■ The task
Repeat exactly, and only, the lines below starting at the line that contains "ernstige psychische stoornissen" and ending at the line that contains "commentaar en overzicht van onderzoek", inclusive of both.

■ Entries supplied
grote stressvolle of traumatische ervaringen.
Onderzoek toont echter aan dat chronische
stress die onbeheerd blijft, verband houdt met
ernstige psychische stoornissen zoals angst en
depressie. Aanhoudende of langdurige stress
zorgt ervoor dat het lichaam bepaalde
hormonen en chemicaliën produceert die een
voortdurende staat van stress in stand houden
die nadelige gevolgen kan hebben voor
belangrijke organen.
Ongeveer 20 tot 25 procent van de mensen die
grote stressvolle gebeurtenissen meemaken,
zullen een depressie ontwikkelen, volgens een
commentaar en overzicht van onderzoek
...
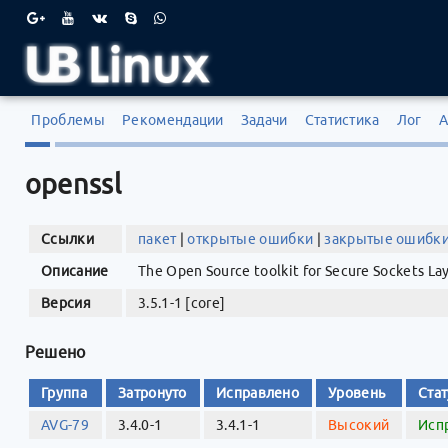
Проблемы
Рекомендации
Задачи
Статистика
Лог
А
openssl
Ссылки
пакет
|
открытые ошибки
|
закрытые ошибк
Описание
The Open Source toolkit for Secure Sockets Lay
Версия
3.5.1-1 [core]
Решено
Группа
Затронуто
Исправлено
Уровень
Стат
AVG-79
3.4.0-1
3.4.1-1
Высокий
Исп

■ Output of the task
ernstige psychische stoornissen zoals angst en
depressie. Aanhoudende of langdurige stress
zorgt ervoor dat het lichaam bepaalde
hormonen en chemicaliën produceert die een
voortdurende staat van stress in stand houden
die nadelige gevolgen kan hebben voor
belangrijke organen.
Ongeveer 20 tot 25 procent van de mensen die
grote stressvolle gebeurtenissen meemaken,
zullen een depressie ontwikkelen, volgens een
commentaar en overzicht van onderzoek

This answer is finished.